(Beginning of Dataset records)

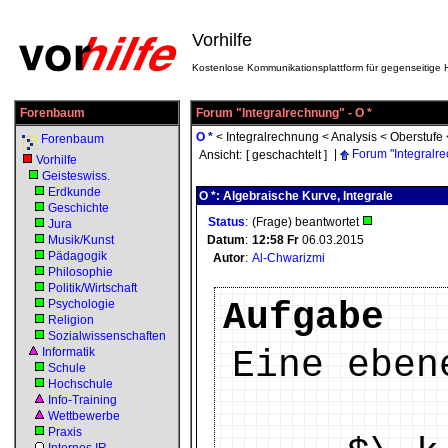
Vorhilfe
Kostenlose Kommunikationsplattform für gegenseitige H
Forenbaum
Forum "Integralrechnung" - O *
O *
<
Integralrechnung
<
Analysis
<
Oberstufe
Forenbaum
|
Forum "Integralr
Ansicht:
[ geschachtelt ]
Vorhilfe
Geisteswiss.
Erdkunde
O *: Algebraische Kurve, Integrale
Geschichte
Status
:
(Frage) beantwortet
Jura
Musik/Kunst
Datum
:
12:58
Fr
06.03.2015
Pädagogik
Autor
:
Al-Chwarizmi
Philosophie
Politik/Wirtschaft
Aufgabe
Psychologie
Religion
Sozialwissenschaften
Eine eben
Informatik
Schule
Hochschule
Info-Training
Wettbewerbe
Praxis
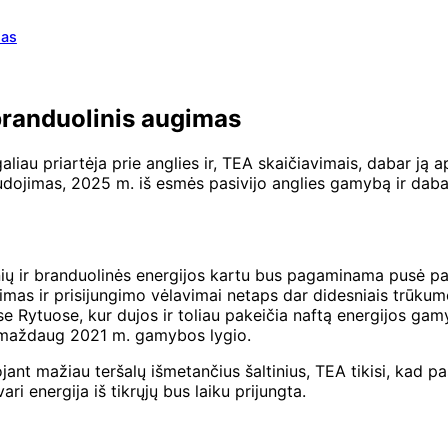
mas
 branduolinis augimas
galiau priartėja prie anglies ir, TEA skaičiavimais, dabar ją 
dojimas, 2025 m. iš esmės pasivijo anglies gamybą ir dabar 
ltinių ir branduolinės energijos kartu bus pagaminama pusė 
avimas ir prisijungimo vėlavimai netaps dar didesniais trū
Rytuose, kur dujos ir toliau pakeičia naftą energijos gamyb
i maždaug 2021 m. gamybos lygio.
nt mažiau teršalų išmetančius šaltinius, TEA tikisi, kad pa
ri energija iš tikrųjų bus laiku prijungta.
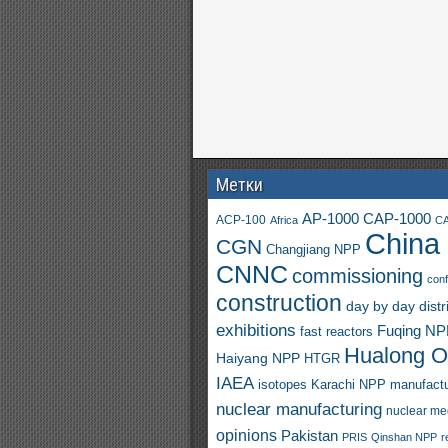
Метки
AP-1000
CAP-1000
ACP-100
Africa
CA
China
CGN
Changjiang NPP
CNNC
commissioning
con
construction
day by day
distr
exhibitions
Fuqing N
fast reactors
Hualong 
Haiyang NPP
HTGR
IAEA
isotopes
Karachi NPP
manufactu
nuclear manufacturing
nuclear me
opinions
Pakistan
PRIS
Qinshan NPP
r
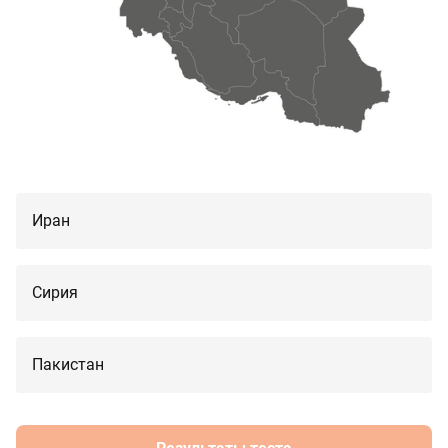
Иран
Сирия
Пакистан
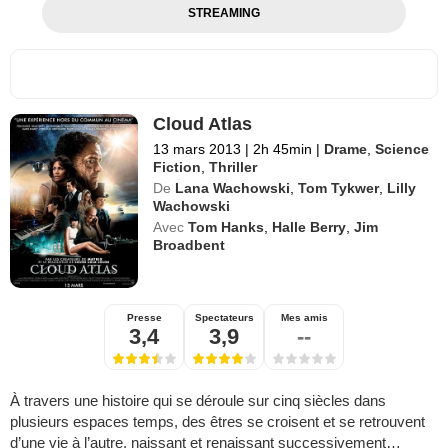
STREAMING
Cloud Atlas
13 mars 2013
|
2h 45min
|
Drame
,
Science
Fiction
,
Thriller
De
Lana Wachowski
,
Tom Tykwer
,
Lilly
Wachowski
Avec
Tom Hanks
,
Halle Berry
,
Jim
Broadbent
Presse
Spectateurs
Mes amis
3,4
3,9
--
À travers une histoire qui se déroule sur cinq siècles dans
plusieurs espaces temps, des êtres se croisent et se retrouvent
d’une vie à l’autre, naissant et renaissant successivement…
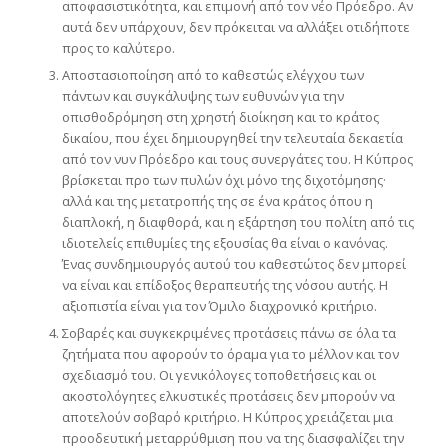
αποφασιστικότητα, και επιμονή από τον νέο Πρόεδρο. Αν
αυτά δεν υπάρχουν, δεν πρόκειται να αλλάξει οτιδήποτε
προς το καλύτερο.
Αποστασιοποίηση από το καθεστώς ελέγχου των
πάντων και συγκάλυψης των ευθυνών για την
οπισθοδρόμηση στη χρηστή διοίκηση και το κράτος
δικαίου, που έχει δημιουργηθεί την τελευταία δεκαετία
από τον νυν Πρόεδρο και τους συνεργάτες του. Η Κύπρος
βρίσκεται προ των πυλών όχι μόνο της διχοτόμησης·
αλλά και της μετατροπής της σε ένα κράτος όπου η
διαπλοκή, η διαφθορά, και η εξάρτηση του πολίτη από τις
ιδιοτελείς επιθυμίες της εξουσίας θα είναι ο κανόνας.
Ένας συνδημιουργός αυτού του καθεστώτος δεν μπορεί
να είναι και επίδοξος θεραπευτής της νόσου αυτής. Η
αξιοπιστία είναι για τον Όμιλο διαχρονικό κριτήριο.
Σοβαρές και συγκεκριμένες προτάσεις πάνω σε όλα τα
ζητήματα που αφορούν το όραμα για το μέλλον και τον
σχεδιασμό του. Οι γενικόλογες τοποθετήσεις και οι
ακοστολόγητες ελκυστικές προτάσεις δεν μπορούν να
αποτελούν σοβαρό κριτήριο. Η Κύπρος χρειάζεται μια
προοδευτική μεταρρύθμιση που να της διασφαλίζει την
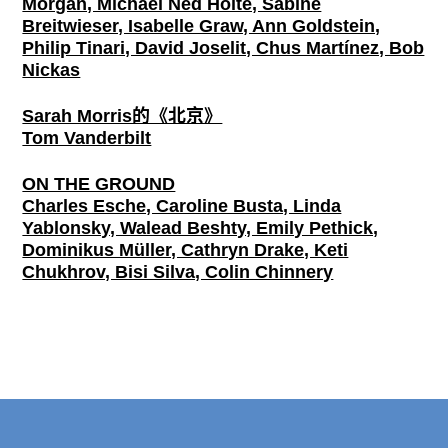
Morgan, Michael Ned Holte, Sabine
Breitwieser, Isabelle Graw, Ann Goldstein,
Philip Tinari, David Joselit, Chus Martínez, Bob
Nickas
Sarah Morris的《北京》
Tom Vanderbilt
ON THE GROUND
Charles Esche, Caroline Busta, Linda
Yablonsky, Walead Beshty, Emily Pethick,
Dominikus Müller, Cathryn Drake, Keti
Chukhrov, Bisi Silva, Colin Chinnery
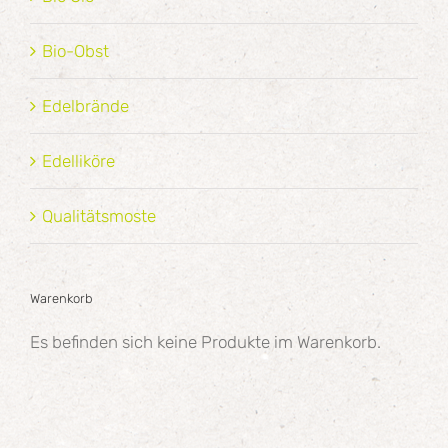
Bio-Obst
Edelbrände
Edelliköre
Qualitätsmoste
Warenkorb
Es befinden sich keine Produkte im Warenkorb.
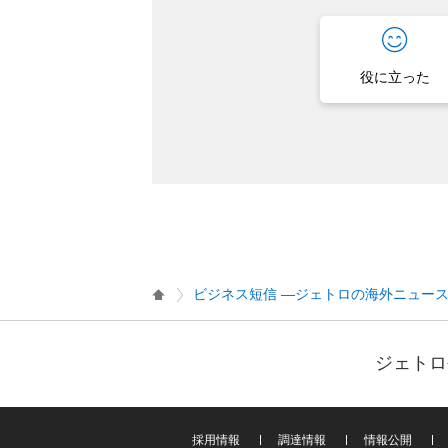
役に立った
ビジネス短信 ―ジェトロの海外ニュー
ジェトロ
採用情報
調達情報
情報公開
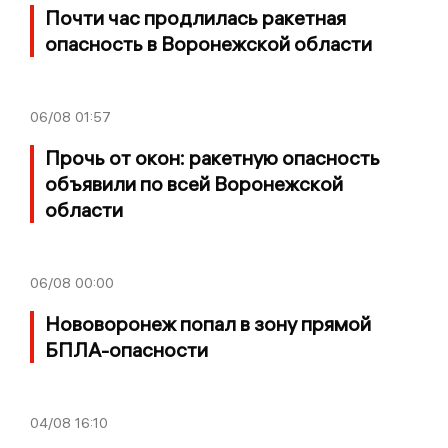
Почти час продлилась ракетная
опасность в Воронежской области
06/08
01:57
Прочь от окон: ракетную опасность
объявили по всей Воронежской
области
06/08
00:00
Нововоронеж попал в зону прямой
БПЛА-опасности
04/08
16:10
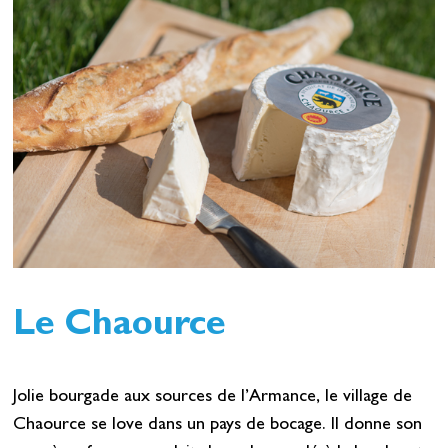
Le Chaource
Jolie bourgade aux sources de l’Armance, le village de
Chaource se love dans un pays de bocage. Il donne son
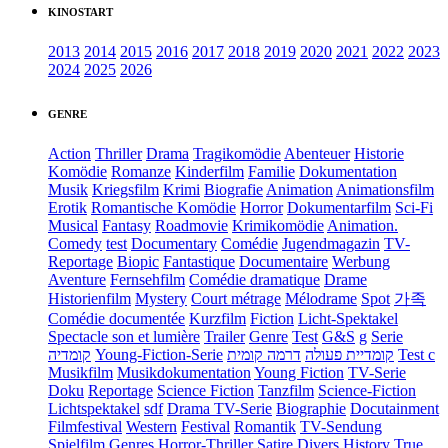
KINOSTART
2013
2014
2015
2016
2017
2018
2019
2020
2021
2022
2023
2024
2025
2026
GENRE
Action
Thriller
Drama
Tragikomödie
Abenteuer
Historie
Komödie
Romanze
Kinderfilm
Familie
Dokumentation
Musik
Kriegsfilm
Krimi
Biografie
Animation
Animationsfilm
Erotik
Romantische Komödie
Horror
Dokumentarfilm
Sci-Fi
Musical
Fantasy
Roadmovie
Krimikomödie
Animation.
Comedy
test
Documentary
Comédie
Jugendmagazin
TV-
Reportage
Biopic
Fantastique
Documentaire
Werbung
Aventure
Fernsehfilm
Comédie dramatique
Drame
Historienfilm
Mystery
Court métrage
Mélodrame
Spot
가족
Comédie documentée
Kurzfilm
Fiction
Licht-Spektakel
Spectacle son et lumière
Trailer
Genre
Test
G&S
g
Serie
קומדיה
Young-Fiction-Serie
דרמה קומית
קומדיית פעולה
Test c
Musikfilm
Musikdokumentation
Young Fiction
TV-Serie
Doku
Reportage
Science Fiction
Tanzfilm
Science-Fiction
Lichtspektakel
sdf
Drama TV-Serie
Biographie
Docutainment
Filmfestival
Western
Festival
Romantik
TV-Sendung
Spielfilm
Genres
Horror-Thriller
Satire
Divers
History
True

(End of Dataset records)

**Problem description:** All lines of the records above that carry the word "Воронежской" should be listed.

**Written reply:**
опасность в Воронежской области
объявили по всей Воронежской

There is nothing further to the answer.